Закс весело расхохотался.

– Я этого не говорил. Но если бы я даже в самом деле придерживался социалистических взглядов, это еще ничего не означает – вы находитесь в плену весьма распространенного заблуждения. Социализм – это вовсе не равное распределение несчастья на всех. Социализм – это желание жить немного лучше и немного справедливее, только и всего.

Он снова засмеялся.

Катрин покраснела. Томас заметил ее смущение и тут же добавил:

– Я смеюсь вовсе не над вами, Шаци. Вы имеете полное право говорить все, что думаете. Мне нравится, когда вы задаете вопросы. И вы абсолютно правы – я вовсе не собираюсь расставаться со своим имуществом. А теперь пойдемте.

Он взял ее за руку и повел в столовую, где был накрыт ужин на двоих. Все блюда были восхитительны, а вино удовлетворило бы самого привередливого знатока.

Томас Закс, безусловно, был эпикурейцем. Но его аппетит распространялся не только на материальную, но и на интеллектуальную сферу. Больше всего на свете Закс ненавидел скуку. Он очень любил красивых женщин, однако имел дело лишь с теми красавицами, у которых, кроме внешности, было еще что-то в сердце и в голове. Об этом он сообщил своей гостье на второй вечер. Катрин же больше интересовали миниатюрные деревянные города, которыми была украшена ее комната.

Закс довольно улыбнулся.

– Рад, что вы обратили на них внимание.

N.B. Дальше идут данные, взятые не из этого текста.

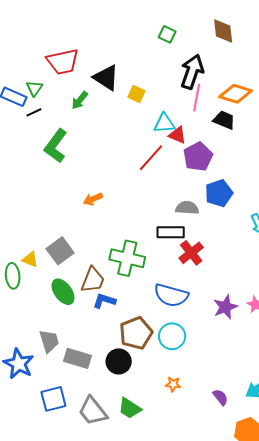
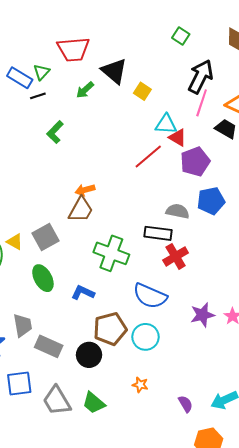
green L-shape: (56, 146) -> (55, 132), size x0.7
brown trapezoid: (93, 280) -> (81, 210), moved

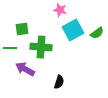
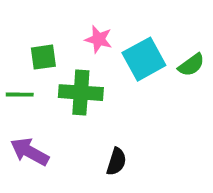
pink star: (60, 10) -> (99, 39), moved
purple arrow: (25, 69) -> (30, 152), moved

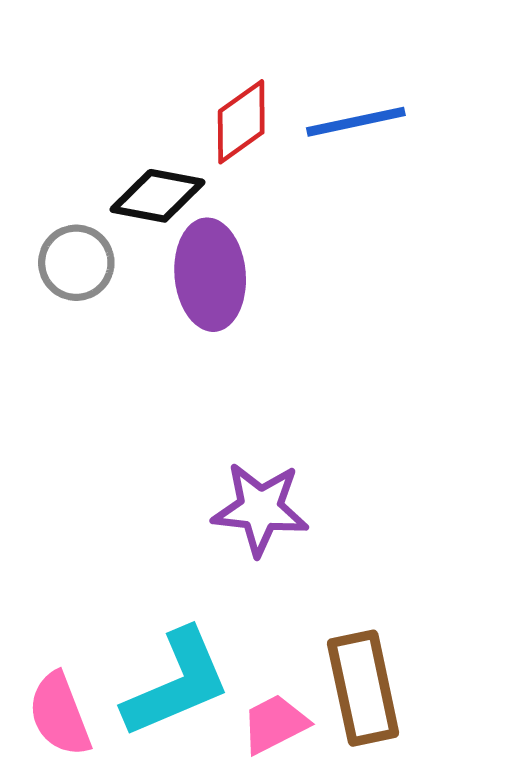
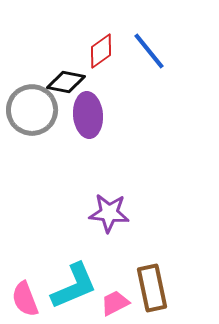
blue line: (356, 122) -> (149, 51), turned 63
gray circle: (76, 263) -> (32, 110), size x1.6

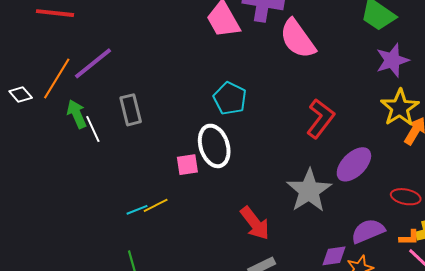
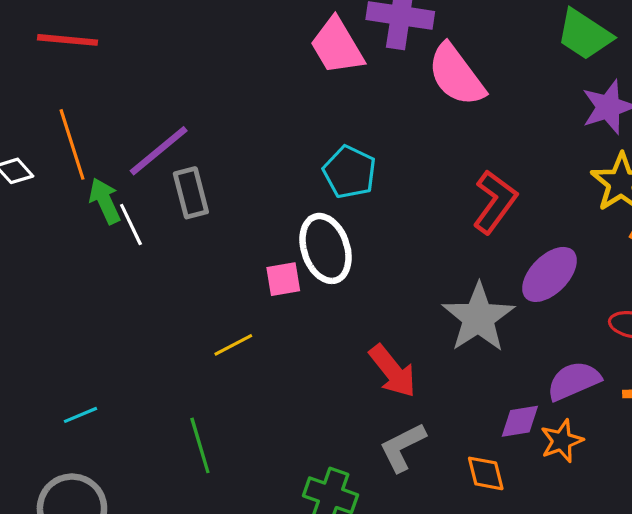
purple line: (93, 63) -> (159, 151), moved
orange line: (57, 78) -> (72, 144), turned -48
cyan line: (137, 210) -> (80, 415), moved

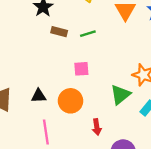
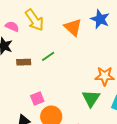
pink square: (81, 69) -> (37, 98), moved

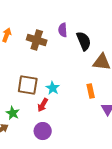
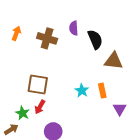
cyan star: (53, 88) -> (82, 91), moved
red arrow: (43, 105) -> (40, 107), moved

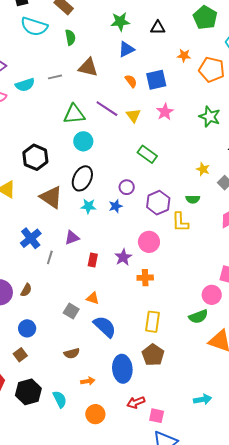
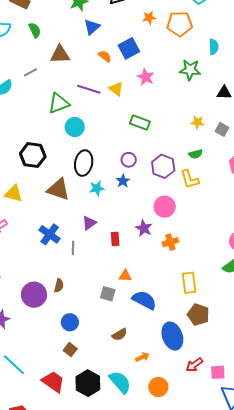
cyan semicircle: (60, 399) -> (120, 382), size x1.4

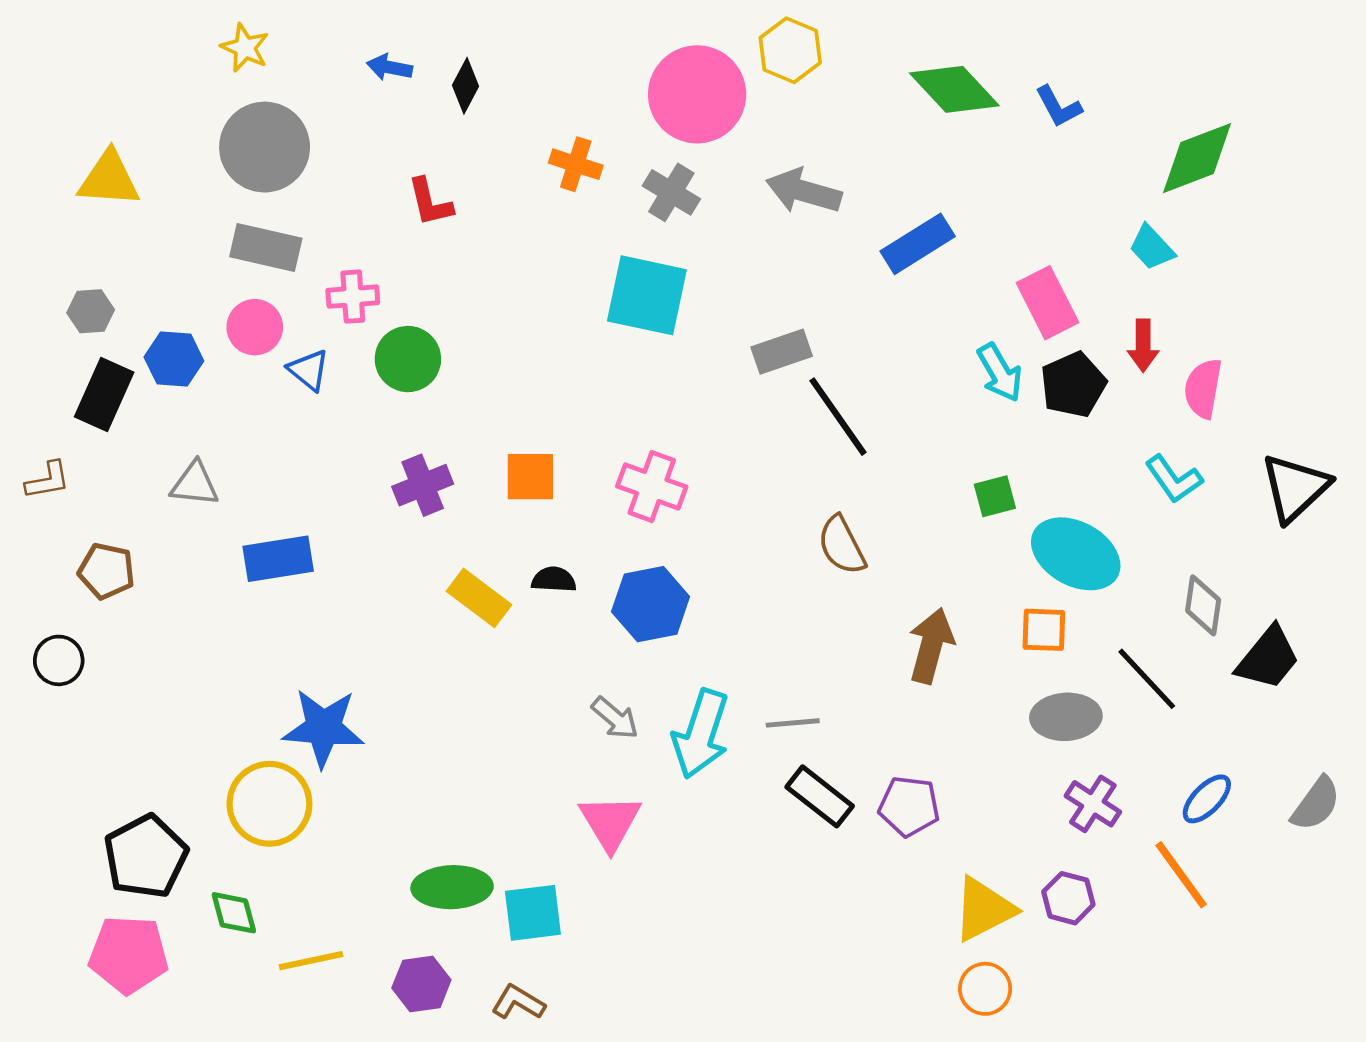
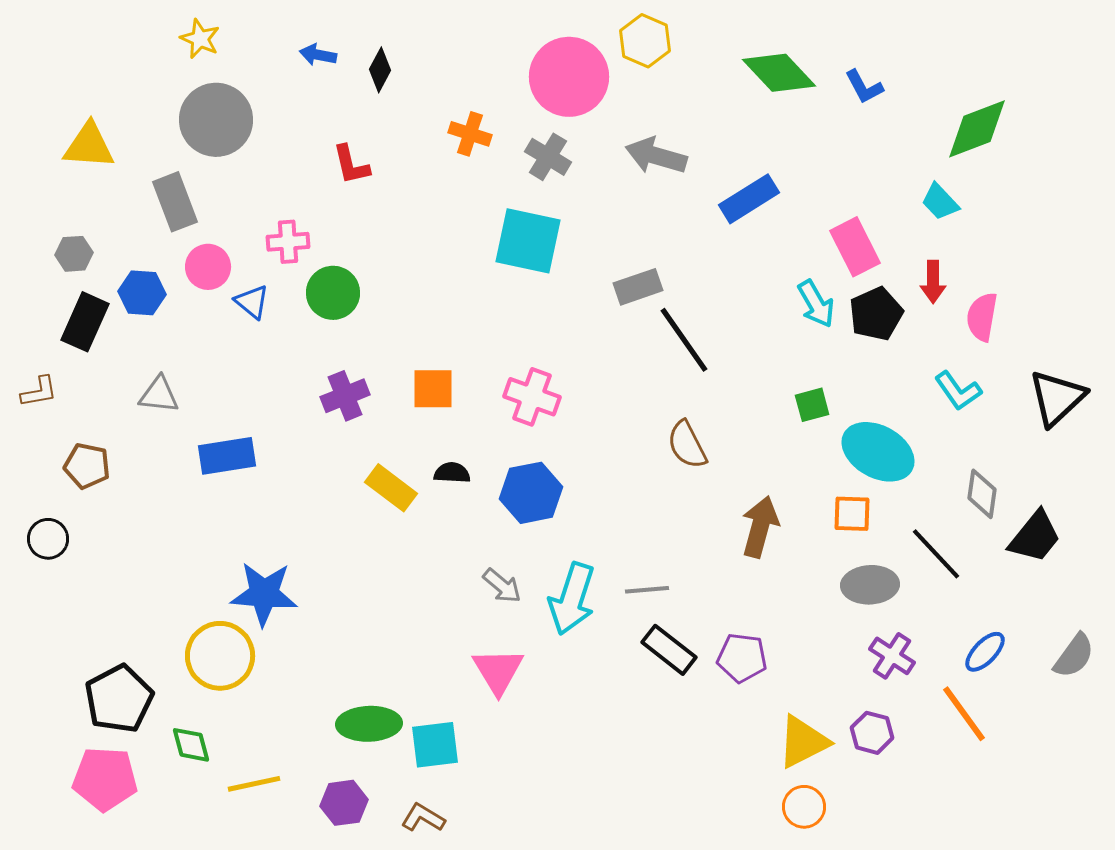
gray rectangle: (266, 248) -> (175, 202), moved, turned 56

Их изготовил прекрасный немецкий художник, которого зовут Файнингер. У меня есть и его картины.

Он пригласил Катрин в свой кабинет, прежде она там не бывала.

Тончайшие рисунки, где форма и движение были намечены лишь легкими штрихами, пришлись девочке по душе.

– А вот это еще лучше, – сказала она, останавливаясь перед небольшим холстом. – Но художник уже другой, да?

– Вы совершенно правы, Шаци. У вас есть художественный глаз. – Томас просиял. – Это одна из моих любимых работ. Пауль Клее. Подумать только – я чуть не продал эту картину, чтобы заплатить за обед и убогий гостиничный номер.

Катрин недоверчиво посмотрела на него.

– Это сущая правда, Катрин. Мир меняется. В Лондоне перед войной никто не слышал о Пауле Клее, хотя в Германии он был уже достаточно известен. Когда я эмигрировал, я захватил с собой две его работы. Мне пришлось сделать остановку в Англии. Произошла какая-то путаница с бумагами, и я был вынужден ждать, пока придет американская виза. Задержка не входила в мои первоначальные планы, тем более что все свои деньги я перевел прямо в Соединенные Штаты. Я оказался в отчаянном положении. Отправился в национальную галерею и предложил им купить у меня две картины Пауля Клее – просто для того, чтобы было на что жить. Лишь один человек в этом всемирно известном музее слышал о Пауле Клее. Это был поэт и художественный критик Герберт Рид. Он уговорил руководство музея приобрести картины, однако ему позволили заплатить за каждую по две гинеи – и ни пенса больше. Я был голоден, очень нуждался в деньгах, и все же, хорошенько все обдумав, решил отказаться. Слава богу, удалось занять денег у знакомого. – Томас хмыкнул. – А сегодня эти картины стоят целое состояние, и я ни за что с ними не расстанусь. Рад, что вам понравилась эта работа.

– Просто великолепно! – восхищенно прошептала Катрин. – Такая грустная, тревожная и в то же время шутливая. Просто чудо!

Она рассказала Заксу про копию с картины Вермера, над которой так долго работала. Рассказала и о том, чем все кончилось.

Томас взял ее руку, нежно погладил.

– Шаци, я скажу вам одну вещь, которая в устах человека моего возраста является наивысшим комплиментом. Чем больше я вас узнаю, тем больше уважаю. С юными женщинами обычно бывает все наоборот. Вы не просто хороши собой, в вас есть ум и огонь. Не позволяйте, чтобы жизненные обстоятельства затоптали эти искры.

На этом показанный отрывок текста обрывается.